In your copy of the data, omit the pictures and keep all else exactly as given.

INFORMATION:

↓

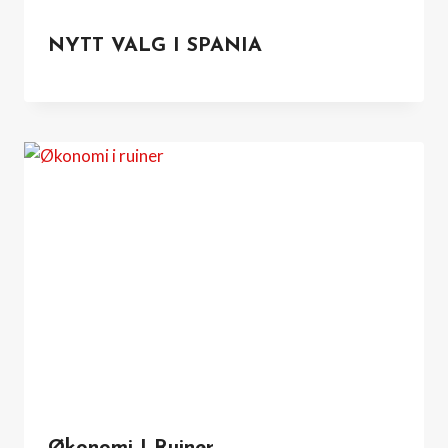
NYTT VALG I SPANIA
Økonomi I Ruiner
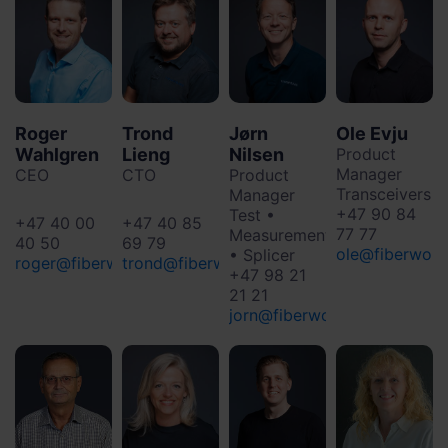
Roger
Trond
Jørn
Ole Evju
Wahlgren
Lieng
Nilsen
Product
Manager
CEO
CTO
Product
Transceivers
Manager
+47 90 84
Test •
+47 40 00
+47 40 85
77 77
Measurement
40 50
69 79
ole@fiberwork
• Splicer
roger@fiberworks.no
trond@fiberworks.no
+47 98 21
21 21
jorn@fiberworks.no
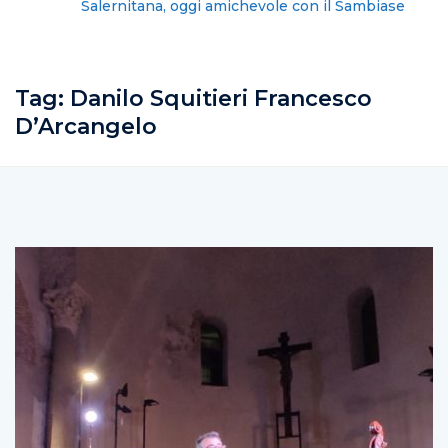
Salernitana, oggi amichevole con il Sambiase
Tag:
Danilo Squitieri Francesco
D’Arcangelo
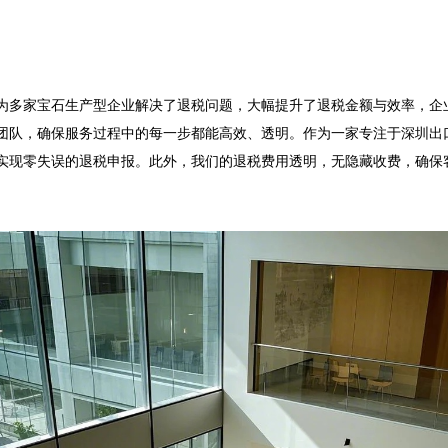
多家宝石生产型企业解决了退税问题，大幅提升了退税金额与效率，企业在
团队，确保服务过程中的每一步都能高效、透明。作为一家专注于深圳出
现零失误的退税申报。此外，我们的退税费用透明，无隐藏收费，确保客户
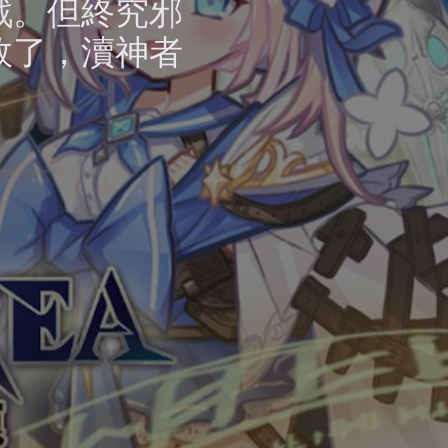
戰。但終究邪
敗了，瀆神者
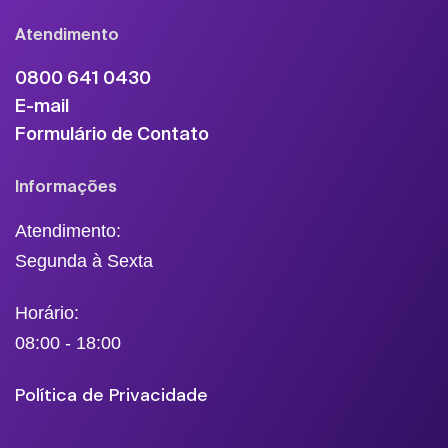
Atendimento
0800 641 0430
E-mail
Formulário de Contato
Informações
Atendimento:
Segunda à Sexta
Horário:
08:00 - 18:00
Política de Privacidade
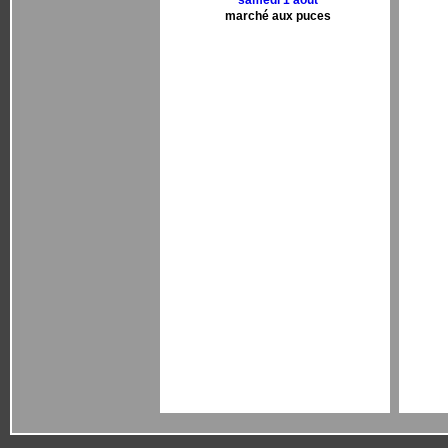
samedi 1 aout
marché aux puces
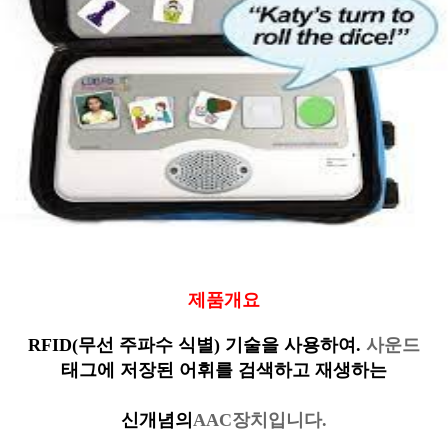
제품개요
RFID(무선 주파수 식별) 기술을 사용하여.
사운드
태그에 저장된 어휘를 검색하고 재생하는
신개념의
AAC장치입니다.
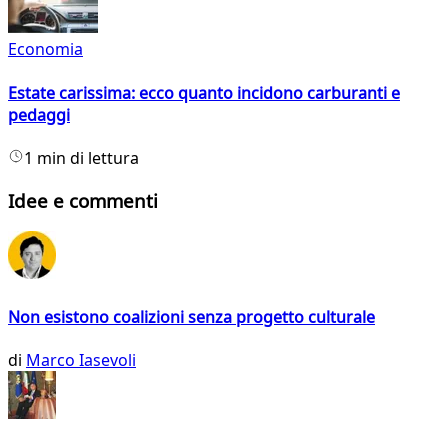
Economia
Estate carissima: ecco quanto incidono carburanti e
pedaggi
1 min di lettura
Idee e commenti
Non esistono coalizioni senza progetto culturale
di
Marco Iasevoli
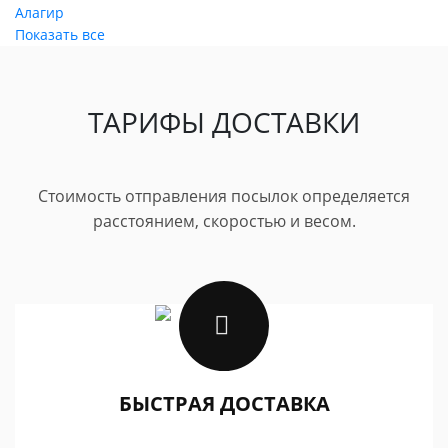
Алагир
Показать все
ТАРИФЫ ДОСТАВКИ
Стоимость отправления посылок определяется
расстоянием, скоростью и весом.
БЫСТРАЯ ДОСТАВКА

↑

PROBLEM SOLUTION:
NYTT VALG I SPANIA
Økonomi I Ruiner
Roger
Trond
Jørn
Ole Evju
Wahlgren
Lieng
Nilsen
Product
Manager
CEO
CTO
Product
Transceivers
Manager
+47 90 84
Test •
+47 40 00
+47 40 85
77 77
Measurement
40 50
69 79
ole@fiberwork
• Splicer
roger@fiberworks.no
trond@fiberworks.no
+47 98 21
21 21
jorn@fiberworks.no
Salernitana, oggi amichevole con il Sambiase
Tag:
Danilo Squitieri Francesco
D’Arcangelo
多家宝石生产型企业解决了退税问题，大幅提升了退税金额与效率，企业在
团队，确保服务过程中的每一步都能高效、透明。作为一家专注于深圳出
现零失误的退税申报。此外，我们的退税费用透明，无隐藏收费，确保客户
戰。但終究邪
敗了，瀆神者
Atendimento
0800 641 0430
E-mail
Formulário de Contato
Informações
Atendimento:
Segunda à Sexta
Horário:
08:00 - 18:00
Política de Privacidade
samedi 1 aout
marché aux puces
제품개요
RFID(무선 주파수 식별) 기술을 사용하여.
사운드
태그에 저장된 어휘를 검색하고 재생하는
신개념의
AAC장치입니다.
Economia
Estate carissima: ecco quanto incidono carburanti e
pedaggi
1 min di lettura
Idee e commenti
Non esistono coalizioni senza progetto culturale
di
Marco Iasevoli
Алагир
Показать все
ТАРИФЫ ДОСТАВКИ
Стоимость отправления посылок определяется
расстоянием, скоростью и весом.
БЫСТРАЯ ДОСТАВКА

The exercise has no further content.